Дверь отворилась. Гирин толкнул ее, отодвинул с пути хозяина и побежал в туалет, не оглядываясь. Закончил дело и вышел со счастливым лицом. Потом прошел в зал, сел в кресло. Нисколько не изменился. Крепенький, низенький, кругленький. Обычный майор-вертолетчик. А что ему будет, если он теперь не летает.
Александр Сергеевич, шаркая тапками, подошел, сел напротив. Мимо дивана не промазал – и то хорошо.
Гирин в удивлении хмыкнул: виделись вроде недавно, а кажется, что вечность прошла – одни уши остались от «истребителя».
– Как дела? – спросил Лушников.
– Нормально! У тебя-то как? Собрался на списание?! И сынок, выходит, не пишет… А ты ему сам-то писал?! Звонил, я спрашиваю?!
Гирин нарочно говорил громко, будто Лушников плохо слышит.
– Какой я писатель…. Тамара пишет…
– Кто такая?! – прикинулся Гирин.
У Александра Сергеевича на лице мелькнуло подобие улыбки. О гражданской жене забыл, а еще друг называется…
– Филькина у нее фамилия, – напомнил Сергеич. – Медсестра из поликлиники. Живем с ней…
– Да что ты говоришь! А я и не знал! Она хоть ночует когда?!
– Раньше ночевала, – признался Лушников. – Теперь нет.
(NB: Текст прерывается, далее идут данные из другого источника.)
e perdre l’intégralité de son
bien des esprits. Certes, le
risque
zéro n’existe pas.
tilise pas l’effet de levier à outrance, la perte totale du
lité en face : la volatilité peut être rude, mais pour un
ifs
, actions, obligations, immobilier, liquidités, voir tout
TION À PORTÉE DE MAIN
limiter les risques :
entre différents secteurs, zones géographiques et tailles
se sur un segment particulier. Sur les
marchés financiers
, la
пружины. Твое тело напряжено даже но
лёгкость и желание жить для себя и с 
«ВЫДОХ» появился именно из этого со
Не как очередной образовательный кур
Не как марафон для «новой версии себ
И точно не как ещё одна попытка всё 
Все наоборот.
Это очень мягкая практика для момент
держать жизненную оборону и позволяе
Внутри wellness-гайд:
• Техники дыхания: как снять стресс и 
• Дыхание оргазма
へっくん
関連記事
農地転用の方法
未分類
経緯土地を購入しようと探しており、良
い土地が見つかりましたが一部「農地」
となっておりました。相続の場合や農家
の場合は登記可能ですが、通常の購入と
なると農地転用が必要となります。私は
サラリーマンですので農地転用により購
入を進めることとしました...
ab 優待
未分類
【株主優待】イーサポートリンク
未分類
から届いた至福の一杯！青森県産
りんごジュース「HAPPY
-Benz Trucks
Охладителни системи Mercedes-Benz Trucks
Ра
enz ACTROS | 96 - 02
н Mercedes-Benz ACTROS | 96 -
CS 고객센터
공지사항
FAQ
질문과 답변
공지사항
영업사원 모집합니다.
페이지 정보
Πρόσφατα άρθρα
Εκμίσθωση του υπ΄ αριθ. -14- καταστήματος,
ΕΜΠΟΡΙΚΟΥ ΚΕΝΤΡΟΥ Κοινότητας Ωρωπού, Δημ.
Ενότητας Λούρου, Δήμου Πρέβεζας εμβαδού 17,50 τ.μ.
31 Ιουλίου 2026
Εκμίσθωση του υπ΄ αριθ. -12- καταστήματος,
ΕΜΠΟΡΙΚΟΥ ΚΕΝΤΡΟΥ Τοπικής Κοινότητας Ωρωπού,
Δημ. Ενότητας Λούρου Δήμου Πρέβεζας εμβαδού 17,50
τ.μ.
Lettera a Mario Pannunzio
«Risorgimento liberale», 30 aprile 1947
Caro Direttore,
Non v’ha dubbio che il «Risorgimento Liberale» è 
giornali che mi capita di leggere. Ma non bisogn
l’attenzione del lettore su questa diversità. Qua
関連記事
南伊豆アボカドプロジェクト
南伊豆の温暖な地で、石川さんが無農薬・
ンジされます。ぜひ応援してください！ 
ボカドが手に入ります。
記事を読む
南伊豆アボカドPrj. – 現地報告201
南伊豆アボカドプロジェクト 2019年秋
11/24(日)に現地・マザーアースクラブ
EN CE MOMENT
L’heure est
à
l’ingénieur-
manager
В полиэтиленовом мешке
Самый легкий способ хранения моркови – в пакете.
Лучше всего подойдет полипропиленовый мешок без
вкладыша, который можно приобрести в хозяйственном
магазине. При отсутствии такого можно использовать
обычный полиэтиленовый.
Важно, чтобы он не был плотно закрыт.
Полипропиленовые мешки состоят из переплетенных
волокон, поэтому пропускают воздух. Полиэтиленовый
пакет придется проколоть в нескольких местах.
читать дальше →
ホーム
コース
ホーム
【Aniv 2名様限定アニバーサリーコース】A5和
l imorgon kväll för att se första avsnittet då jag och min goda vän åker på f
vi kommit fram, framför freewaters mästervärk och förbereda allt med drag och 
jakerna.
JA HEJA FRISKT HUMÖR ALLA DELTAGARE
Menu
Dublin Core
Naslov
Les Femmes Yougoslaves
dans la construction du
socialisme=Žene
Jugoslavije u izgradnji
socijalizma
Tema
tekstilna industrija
Укол сделает, посидит немного… Дела у нее тоже, дочь приехала.
Гирин тяжело смотрел на товарища. Был человек – и не стало. Одна видимость сохранилась пока что.
– Почему он не пишет, Колька-то? Почему не звонит? Неужели ему не стыдно?
– Не могу сказать…
– Может, он до сих пор не в курсе?! А ну, взгляни сюда! Что ты глазами елозишь?! Сотворил с квартирой?! Пожертвовал?!.. А медсестра?!.. Какую она роль играет в твоей жизни, Санёк?! Тоже не можешь сказать?!
– Не могу…
– Ясненько!.. Чем тебя потчуют?
– Чего?
– Чем, говорю, лечат?!
Александр Сергеевич выкатил глаза:
– Чем лечат… Как и всех! Таблетками, уколами. Разве я виноват, что внезапно захворал.
– Можешь не оправдываться…
Гирин оттопырил нижнюю губу, живо соображая. Для начала надо связаться с сыном. А потом и к подружке присмотреться.
– Дай мне его адрес – я ему сам напишу! – потребовал Гирин. – Что-то здесь не чисто! Не может он молчать!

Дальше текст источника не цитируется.